◆ TASK TO CARRY OUT
Transcribe the entries exactly as given and skip whatever images they hold.

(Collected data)
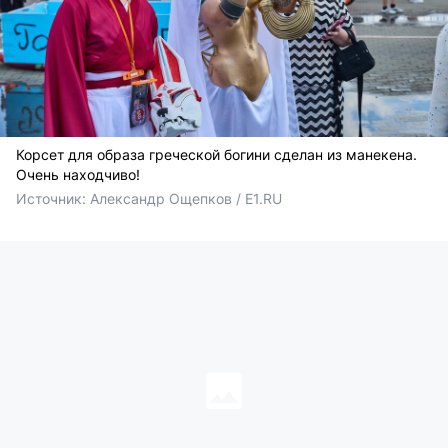
Корсет для образа греческой богини сделан из манекена.
Очень находчиво!
Источник: 
Александр Ощепков / E1.RU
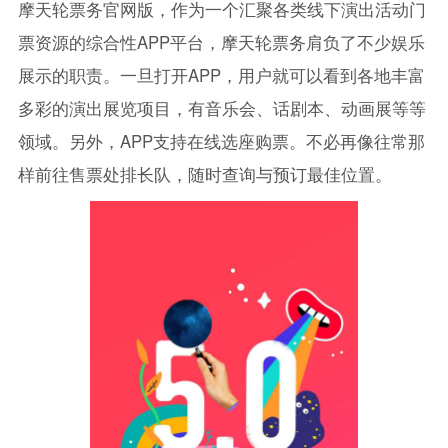
摩天轮票务官网版，作为一个汇聚各类线下演出活动门
票资源的综合性APP平台，摩天轮票务肩负了不少娱乐
展示的职责。一旦打开APP，用户就可以看到各地丰富
多彩的演出展览项目，有音乐会、话剧本、动画展等等
领域。另外，APP支持在线选座购票。不必再像往常那
样前往售票处排长队，随时查询与预订最佳位置。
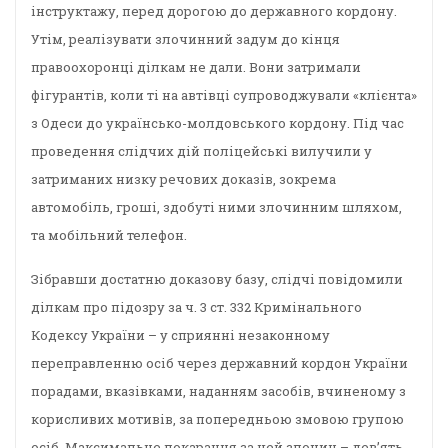
інструктажу, перед дорогою до державного кордону.
Утім, реалізувати злочинний задум до кінця
правоохоронці ділкам не дали. Вони затримали
фігурантів, коли ті на автівці супроводжували «клієнта»
з Одеси до українсько-молдовського кордону. Під час
проведення слідчих дій поліцейські вилучили у
затриманих низку речових доказів, зокрема
автомобіль, гроші, здобуті ними злочинним шляхом,
та мобільний телефон.
Зібравши достатню доказову базу, слідчі повідомили
ділкам про підозру за ч. 3 ст. 332 Кримінального
Кодексу України – у сприянні незаконному
переправленню осіб через державний кордон України
порадами, вказівками, наданням засобів, вчиненому з
корисливих мотивів, за попередньою змовою групою
осіб. Максимальне покарання за цей злочин – дев’ять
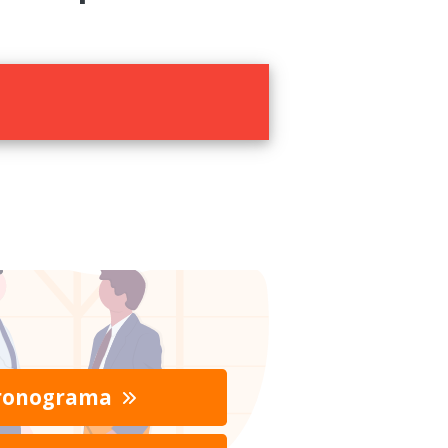
ronograma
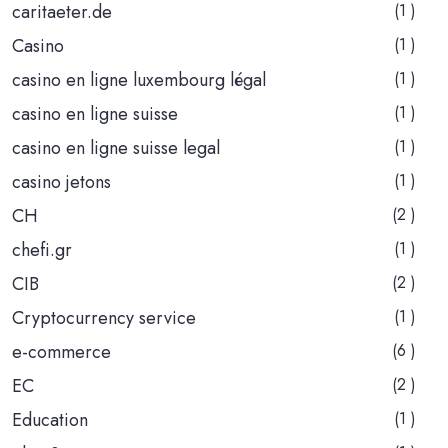
caritaeter.de
(1 )
Casino
(1 )
casino en ligne luxembourg légal
(1 )
casino en ligne suisse
(1 )
casino en ligne suisse legal
(1 )
casino jetons
(1 )
CH
(2 )
chefi.gr
(1 )
CIB
(2 )
Cryptocurrency service
(1 )
e-commerce
(6 )
EC
(2 )
Education
(1 )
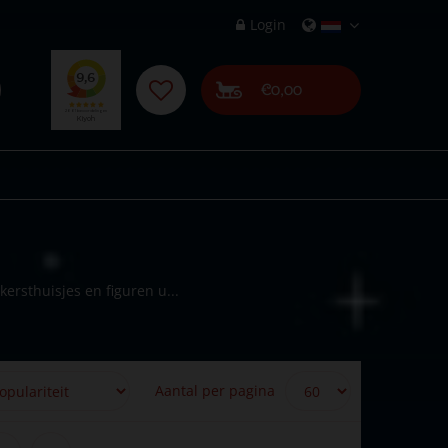
Login
€0,00
ersthuisjes en figuren u...
Aantal per pagina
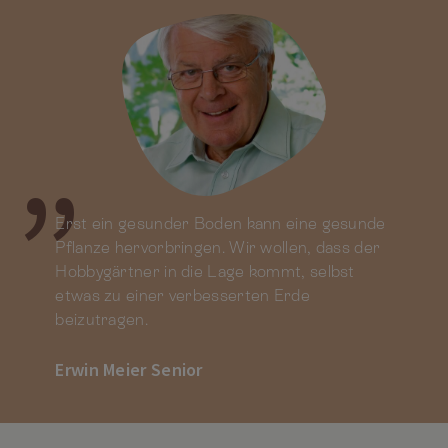
Erst ein gesunder Boden kann eine gesunde
Erst ein gesunder Boden kann eine gesunde
Erst ein gesunder Boden kann eine gesunde
Pflanze hervorbringen. Wir wollen, dass der
Pflanze hervorbringen. Wir wollen, dass der
Pflanze hervorbringen. Wir wollen, dass der
Hobbygärtner in die Lage kommt, selbst
Hobbygärtner in die Lage kommt, selbst
Hobbygärtner in die Lage kommt, selbst
etwas zu einer verbesserten Erde
etwas zu einer verbesserten Erde
etwas zu einer verbesserten Erde
beizutragen.
beizutragen.
beizutragen.
Erwin Meier Senior
Erwin Meier Senior
Erwin Meier Senior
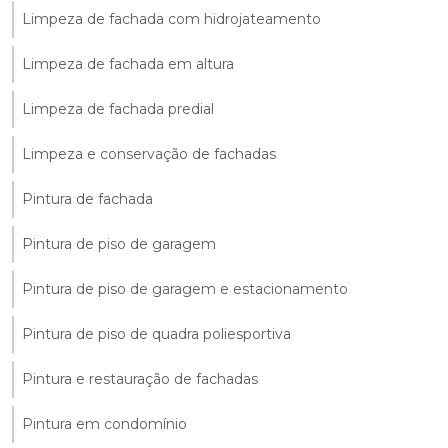
Limpeza de fachada com hidrojateamento
Limpeza de fachada em altura
Limpeza de fachada predial
Limpeza e conservação de fachadas
Pintura de fachada
Pintura de piso de garagem
Pintura de piso de garagem e estacionamento
Pintura de piso de quadra poliesportiva
Pintura e restauração de fachadas
Pintura em condomínio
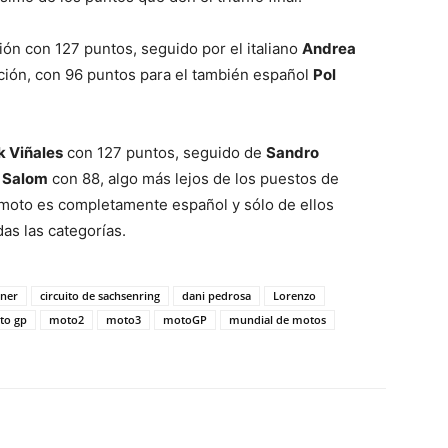
ación con 127 puntos, seguido por el italiano
Andrea
ción, con 96 puntos para el también español
Pol
 Viñales
con 127 puntos, seguido de
Sandro
s Salom
con 88, algo más lejos de los puestos de
 moto es completamente español y sólo de ellos
as las categorías.
oner
circuito de sachsenring
dani pedrosa
Lorenzo
to gp
moto2
moto3
motoGP
mundial de motos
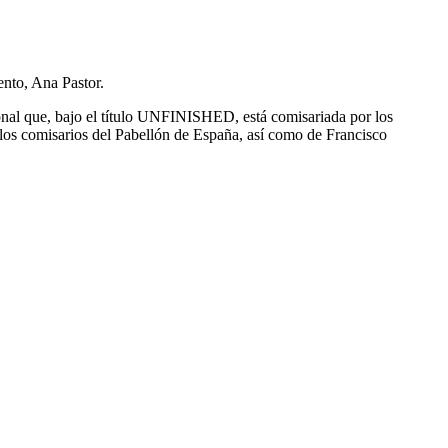
ento, Ana Pastor.
onal que, bajo el título UNFINISHED, está comisariada por los
e los comisarios del Pabellón de España, así como de Francisco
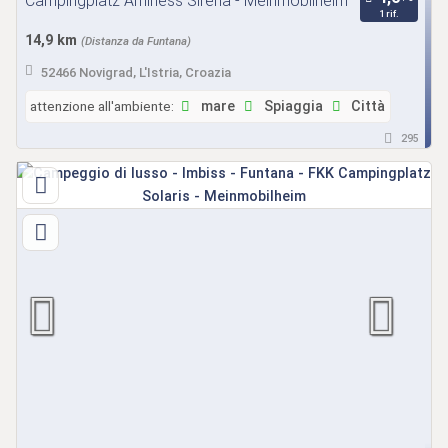
Campingplatz Aminess Sirena - Meinmobilheim
1 rif.
14,9 km
(Distanza da Funtana)
52466 Novigrad, L'Istria, Croazia
attenzione all'ambiente:
mare
Spiaggia
Città
295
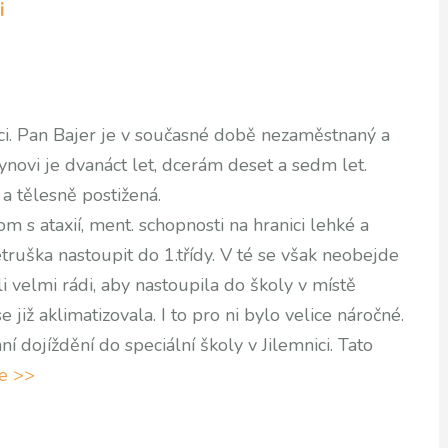
i
nici. Pan Bajer je v současné době nezaměstnaný a
Synovi je dvanáct let, dcerám deset a sedm let.
a tělesně postižená.
 s ataxií, ment. schopnosti na hranici lehké a
truška nastoupit do 1.třídy. V té se však neobejde
i velmi rádi, aby nastoupila do školy v místě
 již aklimatizovala. I to pro ni bylo velice náročné.
 dojíždění do speciální školy v Jilemnici. Tato
ce >>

◆ ANSWER TO THIS TASK
Корсет для образа греческой богини сделан из манекена.
Очень находчиво!
Источник: 
Александр Ощепков / E1.RU
摩天轮票务官网版，作为一个汇聚各类线下演出活动门
票资源的综合性APP平台，摩天轮票务肩负了不少娱乐
展示的职责。一旦打开APP，用户就可以看到各地丰富
多彩的演出展览项目，有音乐会、话剧本、动画展等等
领域。另外，APP支持在线选座购票。不必再像往常那
样前往售票处排长队，随时查询与预订最佳位置。
інструктажу, перед дорогою до державного кордону.
Утім, реалізувати злочинний задум до кінця
правоохоронці ділкам не дали. Вони затримали
фігурантів, коли ті на автівці супроводжували «клієнта»
з Одеси до українсько-молдовського кордону. Під час
проведення слідчих дій поліцейські вилучили у
затриманих низку речових доказів, зокрема
автомобіль, гроші, здобуті ними злочинним шляхом,
та мобільний телефон.
Зібравши достатню доказову базу, слідчі повідомили
ділкам про підозру за ч. 3 ст. 332 Кримінального
Кодексу України – у сприянні незаконному
переправленню осіб через державний кордон України
порадами, вказівками, наданням засобів, вчиненому з
корисливих мотивів, за попередньою змовою групою
осіб. Максимальне покарання за цей злочин – дев’ять
ronograma
caritaeter.de
(1 )
Casino
(1 )
casino en ligne luxembourg légal
(1 )
casino en ligne suisse
(1 )
casino en ligne suisse legal
(1 )
casino jetons
(1 )
CH
(2 )
chefi.gr
(1 )
CIB
(2 )
Cryptocurrency service
(1 )
e-commerce
(6 )
EC
(2 )
Education
(1 )
Login
€0,00
ersthuisjes en figuren u...
Aantal per pagina
Erst ein gesunder Boden kann eine gesunde
Erst ein gesunder Boden kann eine gesunde
Erst ein gesunder Boden kann eine gesunde
Pflanze hervorbringen. Wir wollen, dass der
Pflanze hervorbringen. Wir wollen, dass der
Pflanze hervorbringen. Wir wollen, dass der
Hobbygärtner in die Lage kommt, selbst
Hobbygärtner in die Lage kommt, selbst
Hobbygärtner in die Lage kommt, selbst
etwas zu einer verbesserten Erde
etwas zu einer verbesserten Erde
etwas zu einer verbesserten Erde
beizutragen.
beizutragen.
beizutragen.
Erwin Meier Senior
Erwin Meier Senior
Erwin Meier Senior
Limpeza de fachada com hidrojateamento
Limpeza de fachada em altura
Limpeza de fachada predial
Limpeza e conservação de fachadas
Pintura de fachada
Pintura de piso de garagem
Pintura de piso de garagem e estacionamento
Pintura de piso de quadra poliesportiva
Pintura e restauração de fachadas
Pintura em condomínio
ación con 127 puntos, seguido por el italiano
Andrea
ción, con 96 puntos para el también español
Pol
 Viñales
con 127 puntos, seguido de
Sandro
s Salom
con 88, algo más lejos de los puestos de
 moto es completamente español y sólo de ellos
as las categorías.
oner
circuito de sachsenring
dani pedrosa
Lorenzo
to gp
moto2
moto3
motoGP
mundial de motos
ento, Ana Pastor.
onal que, bajo el título UNFINISHED, está comisariada por los
e los comisarios del Pabellón de España, así como de Francisco
Campingplatz Aminess Sirena - Meinmobilheim
1 rif.
14,9 km
(Distanza da Funtana)
52466 Novigrad, L'Istria, Croazia
attenzione all'ambiente:
mare
Spiaggia
Città
295
i
nici. Pan Bajer je v současné době nezaměstnaný a
Synovi je dvanáct let, dcerám deset a sedm let.
a tělesně postižená.
 s ataxií, ment. schopnosti na hranici lehké a
truška nastoupit do 1.třídy. V té se však neobejde
i velmi rádi, aby nastoupila do školy v místě
 již aklimatizovala. I to pro ni bylo velice náročné.
 dojíždění do speciální školy v Jilemnici. Tato
ce >>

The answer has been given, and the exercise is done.